Stem cell transplant (SCT) can be performed employing embryonic stem cells, induced pluripotent stem cells, hepatic progenitor cells, hematopoietic stem cells or mesenchymal stem cells (MSCs). MSCs do not present ethical conflicts and can be obtained from bone marrow, adipose tissue, umbilical cord or amniotic fluid and its differentiation to hepatic cells can be induced employing different methods [102]. MSCs inhibit T cells, dendritic cells and natural killers, they also reduce the activation of B cells and increase the production of T regulatory cells and levels of IL-10 and TGF-β modulating the immune response. These changes allow liver damage to be repaired and liver function to be improved. Thus, MSCs can improve liver function, decrease hepatocyte apoptosis and promote hepatocyte proliferation. Notably, MSCs improve the survival of rodent and pig ALF models. In patients with acute on chronic liver failure (ACLF) secondary to HBV, the infusion of MSCs has been associated with a significant improvement of liver function [103–105]. In a recent randomized controlled trial, including 110 patients with HBV-related ACLF, the infusion of MSCs was associated to an increased 24 weeks survival (73.2% vs. 55.6%) with no infusion-related side effects [106]. Thus, the infusion of MSCs is a promising alternative for the treatment of liver failure. However, controlled studies specifically designed to include ALF patients are warranted.

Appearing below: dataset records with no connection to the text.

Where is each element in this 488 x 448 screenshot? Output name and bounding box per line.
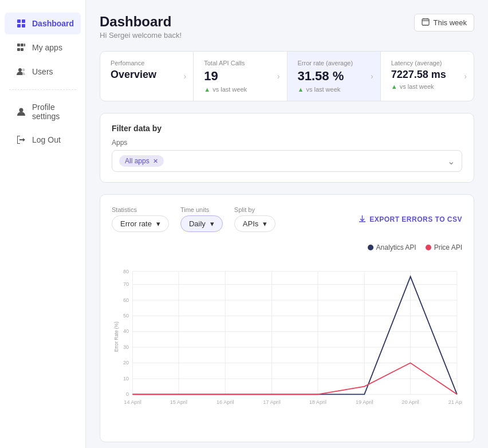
metric-card-latency[interactable]: Latency (average) 7227.58 ms ▲ vs last w… [381,52,474,101]
svg-text:15 April: 15 April [170,399,187,405]
metric-apicalls-value: 19 [204,69,276,84]
metric-latency-value: 7227.58 ms [391,69,463,81]
sidebar-divider [9,89,76,90]
svg-text:40: 40 [123,328,129,334]
statistics-control: Statistics Error rate ▾ [112,206,169,232]
svg-text:20: 20 [123,360,129,366]
sidebar-item-myapps[interactable]: My apps [5,37,81,58]
sidebar-logout-label: Log Out [32,135,61,144]
svg-rect-1 [22,19,25,23]
svg-text:18 April: 18 April [309,399,326,405]
svg-text:80: 80 [123,269,129,274]
time-units-value: Daily [189,219,206,228]
this-week-label: This week [433,18,467,27]
metric-latency-label: Latency (average) [391,60,463,66]
svg-text:21 April: 21 April [448,399,462,405]
y-axis: 0 10 20 30 40 50 60 70 80 [123,269,457,397]
split-by-dropdown[interactable]: APIs ▾ [234,215,276,232]
price-label: Price API [434,243,462,251]
all-apps-tag-label: All apps [125,157,149,165]
users-icon [16,66,26,77]
svg-rect-6 [24,44,25,46]
split-by-label: Split by [234,206,276,213]
svg-point-11 [19,108,23,112]
metric-latency-vs: ▲ vs last week [391,83,463,90]
chart-area: Analytics API Price API 0 10 20 30 40 [112,243,462,430]
download-icon [359,215,366,224]
sidebar-profile-label: Profile settings [32,103,69,121]
apps-dropdown[interactable]: All apps ✕ ⌄ [112,150,462,172]
calendar-icon [422,18,430,27]
filter-section: Filter data by Apps All apps ✕ ⌄ [100,113,474,183]
sidebar-item-dashboard[interactable]: Dashboard [5,13,81,34]
sidebar: Dashboard My apps Users Profile settings [0,0,86,448]
header-left: Dashboard Hi Sergei welcome back! [100,14,182,40]
metric-card-error-rate[interactable]: Error rate (average) 31.58 % ▲ vs last w… [288,52,381,101]
metric-overview-label: Perfomance [111,60,183,66]
svg-text:19 April: 19 April [356,399,373,405]
split-by-value: APIs [243,219,258,228]
metric-card-overview[interactable]: Perfomance Overview › [100,52,194,101]
svg-text:16 April: 16 April [217,399,234,405]
export-csv-button[interactable]: EXPORT ERRORS TO CSV [359,215,462,224]
page-title: Dashboard [100,14,182,30]
sidebar-myapps-label: My apps [32,43,62,52]
svg-rect-3 [22,24,25,27]
time-dropdown-arrow-icon: ▾ [210,219,214,228]
svg-text:10: 10 [123,376,129,382]
stats-controls: Statistics Error rate ▾ Time units Daily… [112,206,462,232]
statistics-label: Statistics [112,206,169,213]
svg-rect-7 [17,48,20,51]
price-dot [426,245,431,250]
metric-errorrate-value: 31.58 % [298,69,370,84]
time-units-dropdown[interactable]: Daily ▾ [180,215,223,232]
apps-label: Apps [112,139,462,147]
x-axis: 14 April 15 April 16 April 17 April 18 A… [124,399,462,405]
svg-point-9 [18,68,22,72]
dropdown-chevron-icon: ⌄ [447,156,455,167]
svg-rect-8 [21,48,23,51]
svg-text:50: 50 [123,313,129,319]
apps-tags: All apps ✕ [119,155,164,167]
line-chart: 0 10 20 30 40 50 60 70 80 [112,256,462,428]
stats-section: Statistics Error rate ▾ Time units Daily… [100,194,474,442]
sidebar-dashboard-label: Dashboard [32,19,74,28]
sidebar-item-users[interactable]: Users [5,61,81,82]
svg-text:0: 0 [126,391,129,397]
chevron-right-icon-3: › [371,72,373,81]
split-by-control: Split by APIs ▾ [234,206,276,232]
analytics-label: Analytics API [376,243,416,251]
sidebar-item-logout[interactable]: Log Out [5,129,81,151]
profile-icon [16,107,26,117]
svg-text:60: 60 [123,297,129,303]
sidebar-users-label: Users [32,67,53,76]
time-units-control: Time units Daily ▾ [180,206,223,232]
page-subtitle: Hi Sergei welcome back! [100,31,182,40]
metric-errorrate-label: Error rate (average) [298,60,370,66]
filter-title: Filter data by [112,124,462,133]
metric-apicalls-label: Total API Calls [204,60,276,66]
trend-up-icon-2: ▲ [298,86,304,93]
svg-text:20 April: 20 April [402,399,419,405]
this-week-button[interactable]: This week [414,14,474,32]
time-units-label: Time units [180,206,223,213]
metrics-row: Perfomance Overview › Total API Calls 19… [100,51,474,101]
remove-app-tag[interactable]: ✕ [153,158,158,165]
metric-apicalls-vs: ▲ vs last week [204,86,276,93]
dropdown-arrow-icon: ▾ [156,219,160,228]
trend-up-icon-3: ▲ [391,83,398,90]
analytics-line [133,277,457,395]
legend-price: Price API [426,243,462,251]
sidebar-item-profile[interactable]: Profile settings [5,97,81,127]
svg-rect-2 [17,24,21,27]
analytics-dot [368,245,373,250]
page-header: Dashboard Hi Sergei welcome back! This w… [100,14,474,40]
chevron-right-icon-4: › [464,72,467,81]
statistics-dropdown[interactable]: Error rate ▾ [112,215,169,232]
apps-icon [16,42,26,53]
svg-text:70: 70 [123,281,129,287]
chart-legend: Analytics API Price API [112,243,462,251]
metric-card-api-calls[interactable]: Total API Calls 19 ▲ vs last week › [194,52,287,101]
grid-icon [16,18,26,29]
svg-text:17 April: 17 April [263,399,280,405]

The use of decellularized 3D extracellular matrix (ACM) scaffolds for whole organ engineering requires the decellularization of human or animal organ, which generates a scaffold to allow a recellularization process with parenchymal and non-parenchymal cells, i.e. hepatocytes, cholangiocytes, and endothelial cells. A successful alternative is the use of xenogeneic scaffold (porcine or murine). Several strategies are able to generate a structurally appropriate scaffold to be repopulated, maximizing the destruction of the native organ DNA thus avoiding the generation of a significant immune response [107]. Of course, the recellularization of the vascular and biliary network is also necessary. Very recently a successful repopulation of the vascular tree with endothelial cells has been achieved [108]. Several types of cells have been employed to repopulate the scaffold, i.e. adult human hepatocytes, foetal liver cells, hepatoblastoma-derived cells lines (HepG2), porcine-derived cells, each of them presents different limitations including: poor availability that limits the amount of cells, reduced ability to perform physiologic hepatocyte functions (foetal cells), the risk of malignant disease, immunogenicity or even zoonosis. Thus, different alternatives are being explored such as pluripotent stem cells or bipotent progenitor cells expanded as epithelial organoids [109]. Therefore, organ engineering could become a promising alternative to conventional LT for patients with severe liver diseases although several difficulties and technical shortcomings still need to be overcome before clinical trials can be performed.